The mechanism is unusual. GZ17-6.02 functions as a super-enhancer modulator, acting on regulatory genes that control how other genes turn on and off across the cellular machinery. Most cancer drugs target a single protein. This one acts further upstream, which is why preclinical and Phase 1 data have shown activity across eight tumor types, including breast, prostate, colorectal, lung, head and neck, brain, and skin cancers.

Research collaborations on the compound include academic groups at Virginia Commonwealth University, Duke University School of Medicine, and Johns Hopkins. Peer-reviewed papers on the compound’s mechanism have appeared in Nature Scientific Reports, Oncotarget, JID Innovations, and the International Journal of Molecular Sciences.

A topical formulation of the same active compounds, GZ21T, is in development for actinic keratosis, a precancerous skin condition caused by sun damage. Preclinical data on the topical formulation has been published in JID Innovations.

What Is Coming Next

For investors and healthcare leaders watching the cancer drug pipeline, the return of botanical drug discovery is worth understanding. The pharmaceutical industry’s historical bias against plant-derived compounds was always weaker than the rhetoric suggested. It was a function of the discovery technology available at the time and the commercial preference for patentable single molecules.

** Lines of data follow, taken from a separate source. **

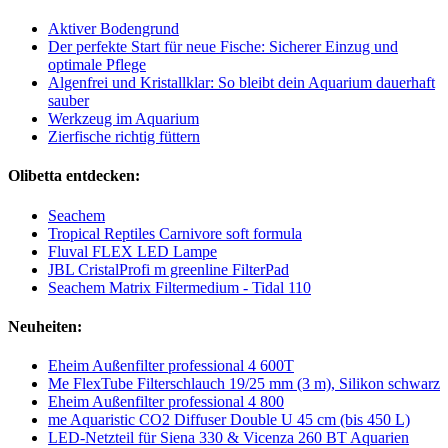
Aktiver Bodengrund
Der perfekte Start für neue Fische: Sicherer Einzug und
optimale Pflege
Algenfrei und Kristallklar: So bleibt dein Aquarium dauerhaft
sauber
Werkzeug im Aquarium
Zierfische richtig füttern
Olibetta entdecken:
Seachem
Tropical Reptiles Carnivore soft formula
Fluval FLEX LED Lampe
JBL CristalProfi m greenline FilterPad
Seachem Matrix Filtermedium - Tidal 110
Neuheiten:
Eheim Außenfilter professional 4 600T
Me FlexTube Filterschlauch 19/25 mm (3 m), Silikon schwarz
Eheim Außenfilter professional 4 800
me Aquaristic CO2 Diffuser Double U 45 cm (bis 450 L)
LED-Netzteil für Siena 330 & Vicenza 260 BT Aquarien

Both of those constraints have softened. The technology now exists to characterize botanical drugs with the same precision as synthetic ones. The regulatory pathway exists to approve them. The combination therapy paradigm welcomes polypharmacology. And the patient population has been increasingly vocal about wanting drugs that come from somewhere recognizable rather than from a synthesis they cannot pronounce.

The next decade is likely to see more clinical-stage programs built around plants that have been hiding in plain sight for centuries. Some will fail, as most drug candidates do. The ones that succeed will not be returning to a forgotten approach. They will be applying modern science to an old observation: people figured out a long time ago that certain plants did certain things, and the chemistry that explains why is finally catching up.